Fastest way to do sin(), cos() atan2()

skyjumper · October 11, 2011, 9:09pm

Hi All...

I know Arduino has a nice trig library, but I am thinking a lookup table would give me faster, although less precise, results. I could do some testing, but I thought I would ask to see if anyone has done that already. I'm wondering just how much faster a lookup table would be, and if progmem, EEPROM or actual RAM is the fastest way to go?

Yes it consumes a lot of space, but in the 1284P I have a lot of space, at least in flash.

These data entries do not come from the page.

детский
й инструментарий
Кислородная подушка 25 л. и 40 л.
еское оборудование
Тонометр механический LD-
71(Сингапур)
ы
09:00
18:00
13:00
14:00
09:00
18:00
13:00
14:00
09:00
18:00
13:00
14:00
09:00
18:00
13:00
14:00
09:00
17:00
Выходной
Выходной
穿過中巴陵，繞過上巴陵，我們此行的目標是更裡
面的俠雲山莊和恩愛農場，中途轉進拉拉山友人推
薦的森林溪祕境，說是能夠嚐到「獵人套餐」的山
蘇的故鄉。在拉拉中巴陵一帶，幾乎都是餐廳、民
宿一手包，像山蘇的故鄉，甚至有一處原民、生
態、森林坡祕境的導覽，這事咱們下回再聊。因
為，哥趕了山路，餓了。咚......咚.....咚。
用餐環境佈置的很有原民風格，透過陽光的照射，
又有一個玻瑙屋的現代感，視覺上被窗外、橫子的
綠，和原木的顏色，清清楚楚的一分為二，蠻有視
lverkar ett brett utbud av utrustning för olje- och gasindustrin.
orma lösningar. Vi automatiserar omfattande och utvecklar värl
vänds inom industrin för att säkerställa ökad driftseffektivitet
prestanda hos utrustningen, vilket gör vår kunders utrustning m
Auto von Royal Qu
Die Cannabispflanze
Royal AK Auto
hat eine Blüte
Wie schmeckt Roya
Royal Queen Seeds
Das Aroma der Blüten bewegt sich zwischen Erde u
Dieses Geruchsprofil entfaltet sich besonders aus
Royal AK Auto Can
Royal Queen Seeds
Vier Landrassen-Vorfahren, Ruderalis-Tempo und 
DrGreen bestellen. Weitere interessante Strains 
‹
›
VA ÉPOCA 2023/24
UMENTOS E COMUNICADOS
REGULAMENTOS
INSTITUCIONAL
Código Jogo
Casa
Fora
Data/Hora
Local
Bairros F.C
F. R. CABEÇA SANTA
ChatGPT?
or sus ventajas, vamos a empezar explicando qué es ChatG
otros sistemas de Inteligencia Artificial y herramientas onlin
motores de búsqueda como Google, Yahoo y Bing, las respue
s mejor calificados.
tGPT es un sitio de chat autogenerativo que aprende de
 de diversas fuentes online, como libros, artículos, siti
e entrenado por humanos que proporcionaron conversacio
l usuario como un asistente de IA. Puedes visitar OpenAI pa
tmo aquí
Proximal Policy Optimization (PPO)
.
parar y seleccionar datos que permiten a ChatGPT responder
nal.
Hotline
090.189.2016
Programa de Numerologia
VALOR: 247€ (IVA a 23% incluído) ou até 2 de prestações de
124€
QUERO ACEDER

skyjumper · October 11, 2011, 9:14pm

Oh good grief, I just read up on progmem on the playground:

http://www.arduino.cc/playground/Main/PROGMEM

Apparently floating point types are not supported, at least by that library. Guess I'll have to look into rolling my own

jraskell · October 11, 2011, 9:28pm

The first question you really should answer is how fast do you need it to be?

If you're just looking at it from a purely academic perspective, that's one thing.

If, however, you have a particular project in mind that's going to involve a lot of trig operations, I'd recommend just prototyping using the available AVR Libc functions. I've found they're actually fairly efficient (not to be confused with the general gcc math.h implementations, which are terribly inefficient on AVRs). You can perform 3-4dof inverse kinematics at a fairly high frequency. I believe you could even do 6x 3dof ik (as in a hexapod robot) at an acceptable frequency.

There's little point in going down the path of optimization until you've solidly determined that optimization is actually necessary, unless as I said it's purely for academic reasons.

And along those lines, AVR Libc provides support for floats in progmem. See here for reference: avr-libc: pgmspace.h File Reference

robtillaart · October 11, 2011, 9:33pm

build this some time ago - Arduino Forum - make a lookup in the integer domain and convert it 'last minute' to float again.

note that cos(a) = sin(a+90);

do not have an atan2() but I think similar techniques apply
does that help?

skyjumper · October 11, 2011, 9:46pm

jraskell:
The first question you really should answer is how fast do you need it to be?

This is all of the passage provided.